EXERCISE GOAL: Take the lines from the one containing "ת לתושבים ולמבקרים כאחד." through the final line below and restate them exactly. Omit the pictures.

Records from a data source
▶
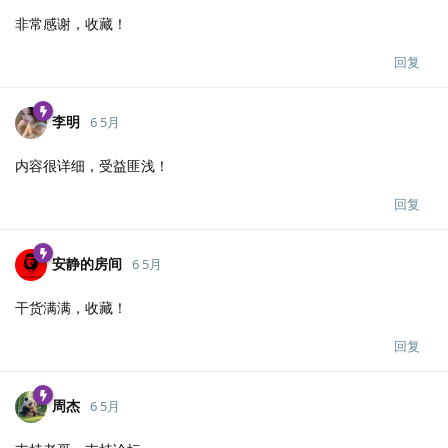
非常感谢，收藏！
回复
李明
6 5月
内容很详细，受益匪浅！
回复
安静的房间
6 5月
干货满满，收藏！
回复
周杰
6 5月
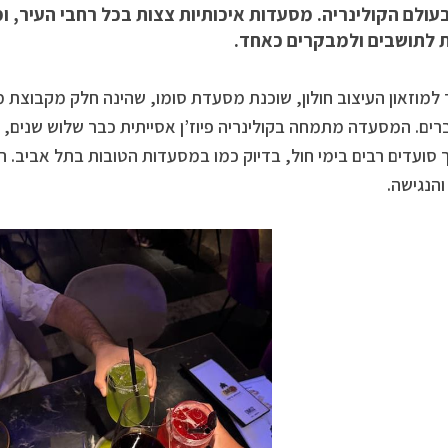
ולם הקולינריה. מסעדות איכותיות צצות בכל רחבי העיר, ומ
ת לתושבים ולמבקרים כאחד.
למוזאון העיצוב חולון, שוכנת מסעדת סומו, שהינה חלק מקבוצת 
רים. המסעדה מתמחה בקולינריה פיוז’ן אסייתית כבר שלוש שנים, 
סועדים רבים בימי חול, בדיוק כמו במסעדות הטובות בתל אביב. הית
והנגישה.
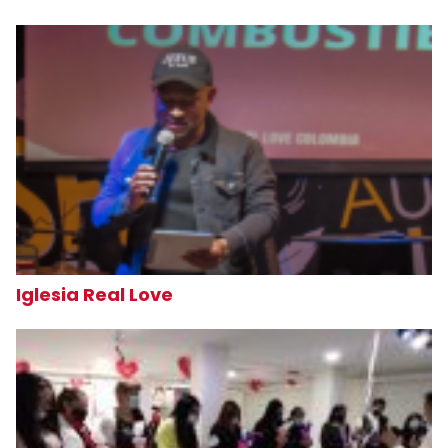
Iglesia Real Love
◀
SOLVED EXERCISE:
ת לתושבים ולמבקרים כאחד.
למוזאון העיצוב חולון, שוכנת מסעדת סומו, שהינה חלק מקבוצת 
רים. המסעדה מתמחה בקולינריה פיוז’ן אסייתית כבר שלוש שנים, 
סועדים רבים בימי חול, בדיוק כמו במסעדות הטובות בתל אביב. הית
והנגישה.
Iglesia Real Love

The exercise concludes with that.